#### Work to complete:
Give the number of lines in the material below that contain the word "Metamark", and nothing else.

=== Section Start ===

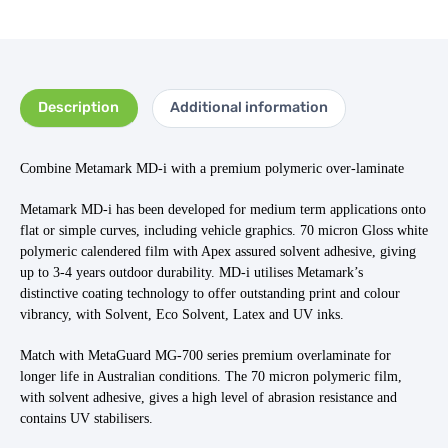
Description
Additional information
Combine Metamark MD-i with a premium polymeric over-laminate
Metamark MD-i has been developed for medium term applications onto
flat or simple curves, including vehicle graphics. 70 micron Gloss white
polymeric calendered film with Apex assured solvent adhesive, giving
up to 3-4 years outdoor durability. MD-i utilises Metamark’s
distinctive coating technology to offer outstanding print and colour
vibrancy, with Solvent, Eco Solvent, Latex and UV inks.
Match with MetaGuard MG-700 series premium overlaminate for
longer life in Australian conditions. The 70 micron polymeric film,
with solvent adhesive, gives a high level of abrasion resistance and
contains UV stabilisers.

=== Section End ===

#### Answer space:
3